The most well-known and serious type of gluten reactivity is an inflammatory gut disease known as celiac disease. Celiac disease is often thought of as a food allergy, but since celiac is a genetic autoimmune disease caused by activation of certain genes, this is an inaccurate representation. About 33% of people in the Western world, carry the gene for celiac disease.4 But since celiac disease has a prevalence of only about 0.5-1%, the cause is beyond simple genetics and disease manifestation in susceptible individuals likely must also include an environmental trigger.5
As in other autoimmune diseases, people with celiac disease may have periods of exacerbation of symptoms or remission, where they are asymptomatic.6 However, celiac disease is a chronic condition. If someone with celiac disease consumes gluten, an abnormal immune response is triggered that results in significant inflammation and damage to the lining of the small intestine, which then impairs the absorption of nutrients of the small intestine.5 The damage to the small intestinal wall and inflammation of the intestinal lining can lead to malabsorption and malnutrition, which in turn, can lead to osteoporosis, anemia, and delayed growth.

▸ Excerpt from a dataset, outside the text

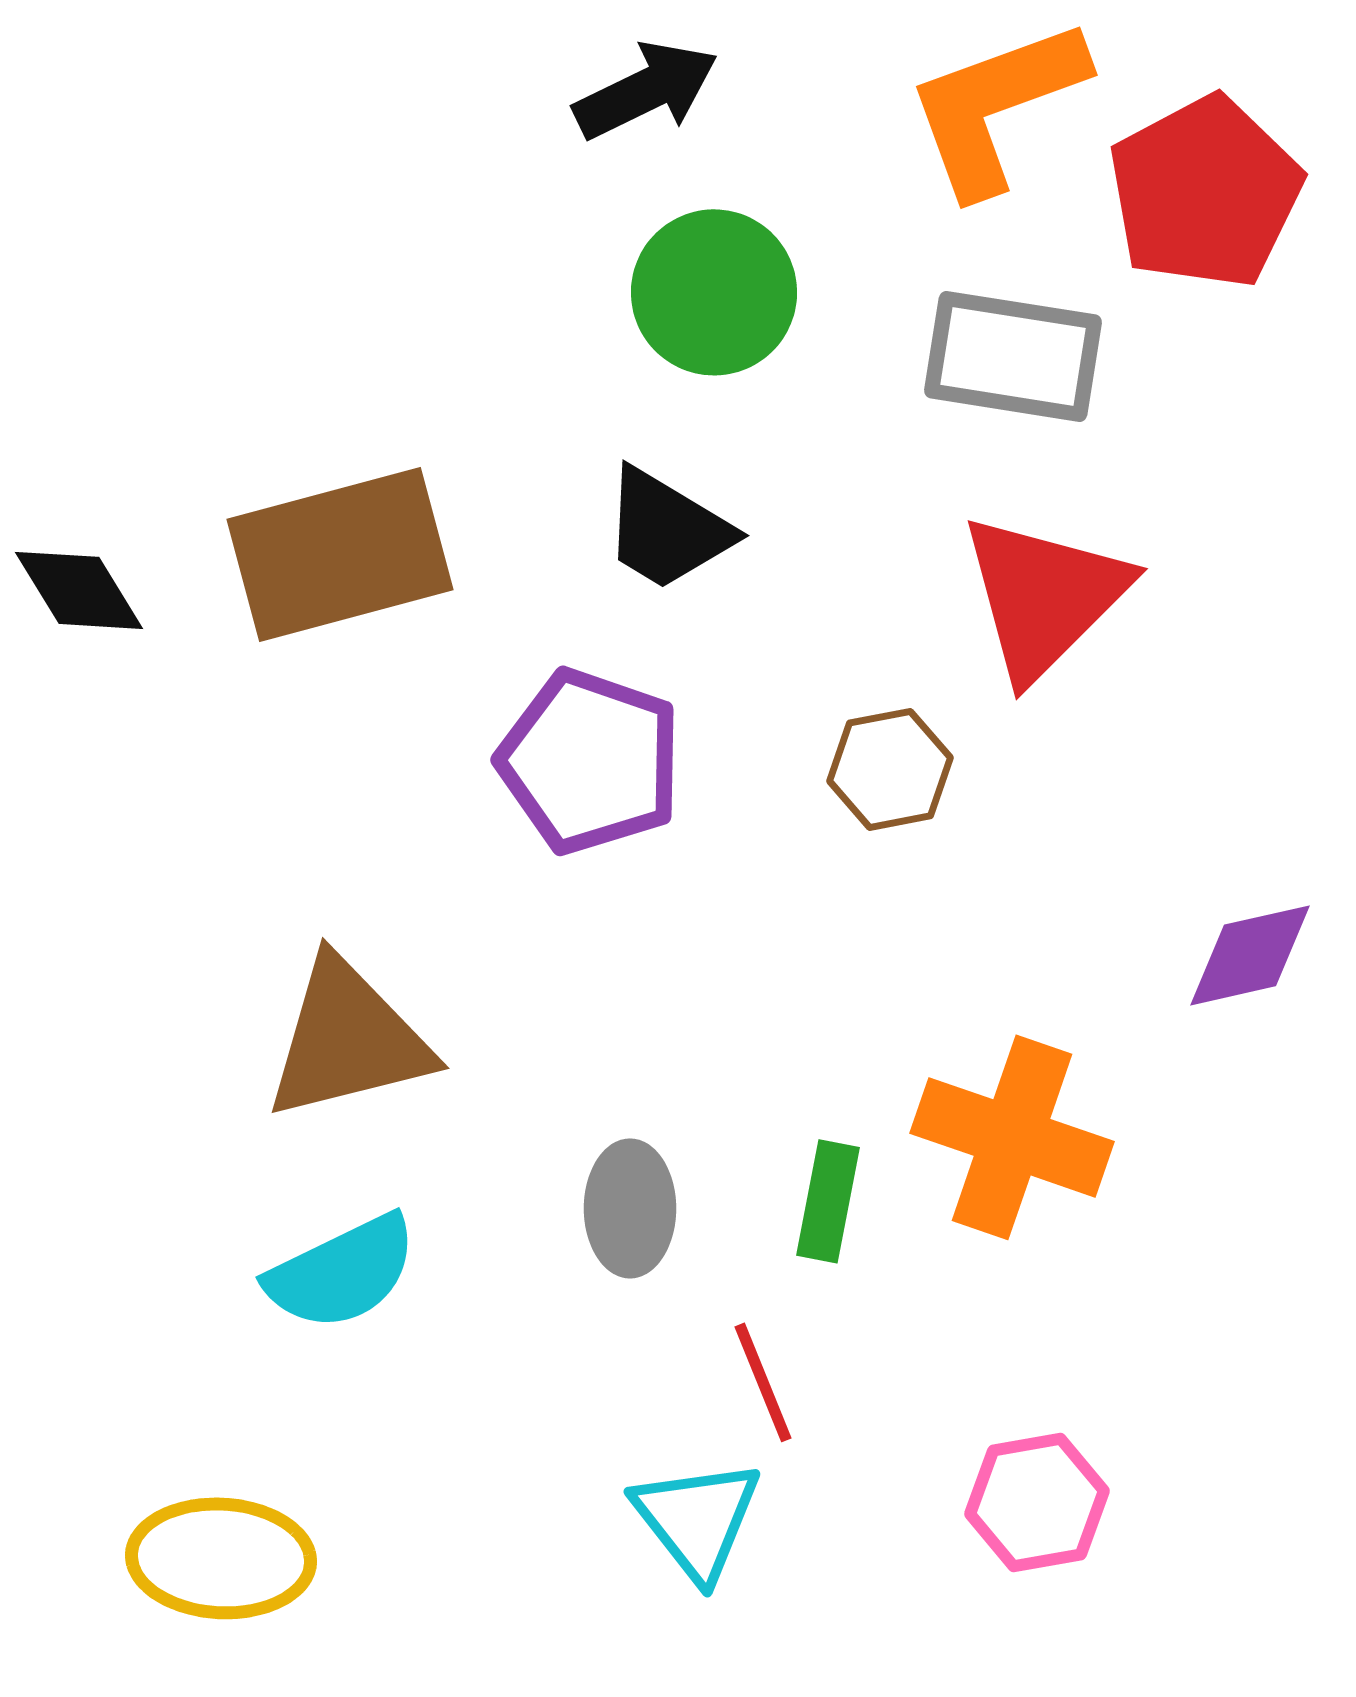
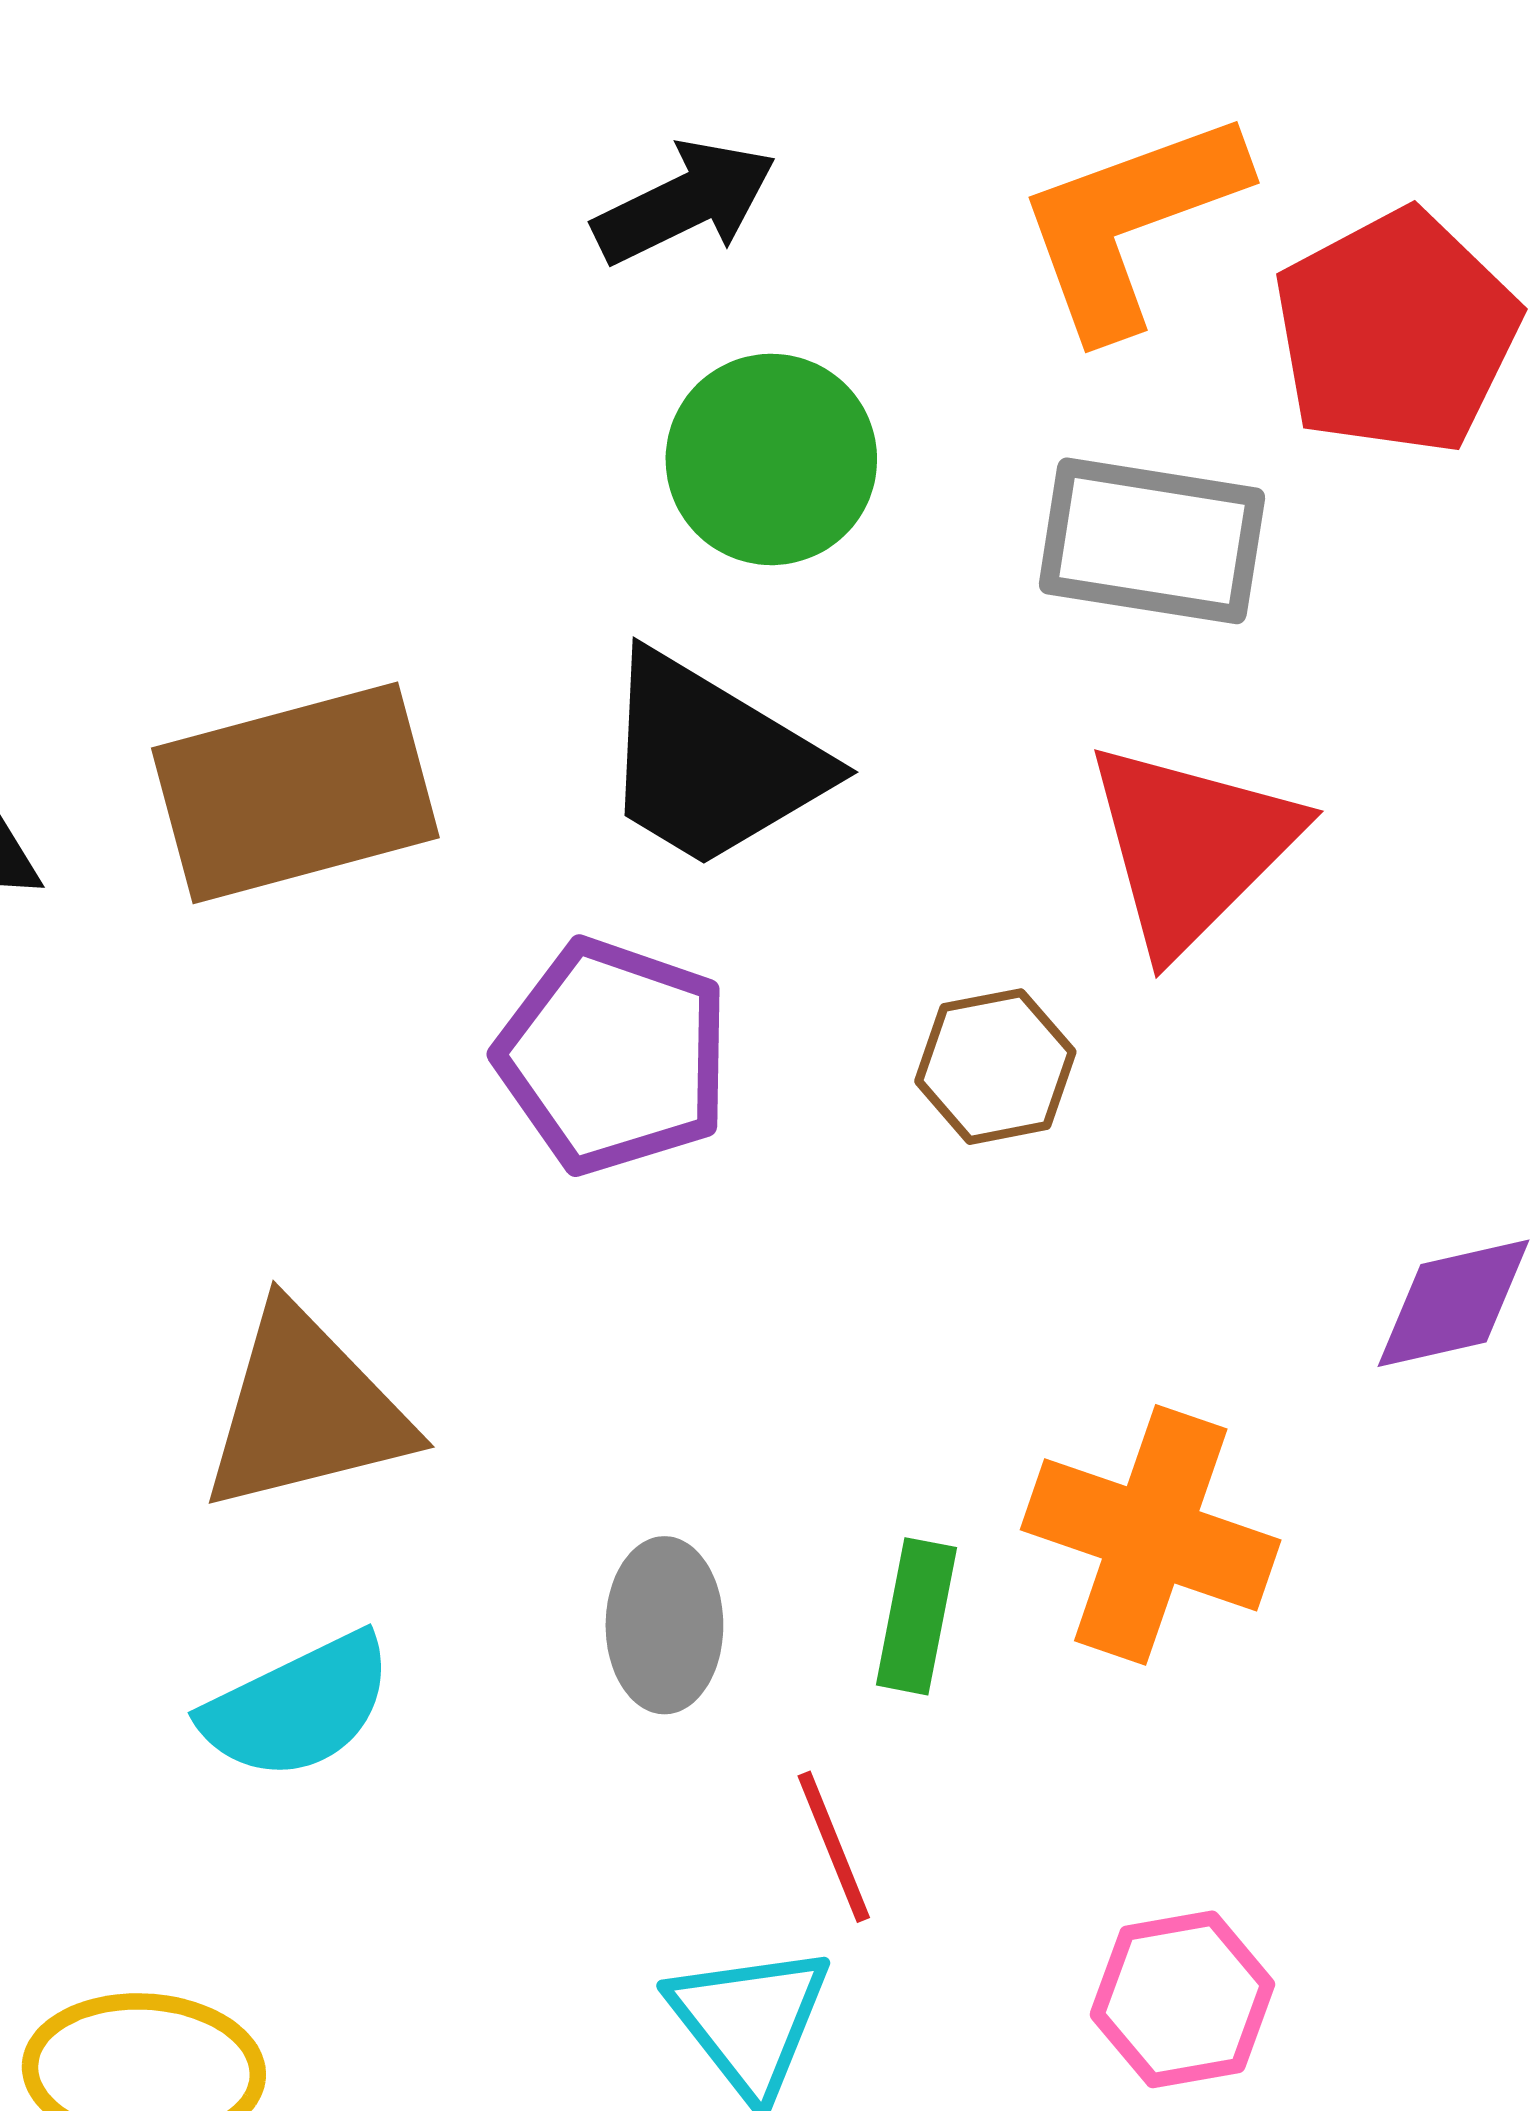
black trapezoid: (667, 529) -> (712, 761), size x1.4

Are celiac disease and gluten intolerance the same thing?
No. Although the symptoms can often be the same, celiac disease and gluten intolerance are driven by different biochemical processes within the body. Celiac disease is an autoimmune condition that results in an immunologic response to gluten in the intestines. An intolerance is not immune-mediated and may be related to lack of key enzymes or chemicals required for digestion of gluten.
Can a gluten free diet help?
Yes! In the case of celiac disease, a strict gluten-free diet is an absolute must. A gluten-free diet means that the protein gluten is excluded from all foods consumed. Label reading is very important when taking on a gluten-free diet. Some people are exquisitely sensitive to gluten and may not see improvement of symptoms with a gluten-free diet if they are exposed to even small trace amounts of gluten. For this reason, some people may need to be very conscientious of hidden sources of gluten, as well as cross contamination of typically non-gluten containing foods. Such individuals would need to consume gluten-free products from facilities and growers who are strictly dedicated to being gluten free.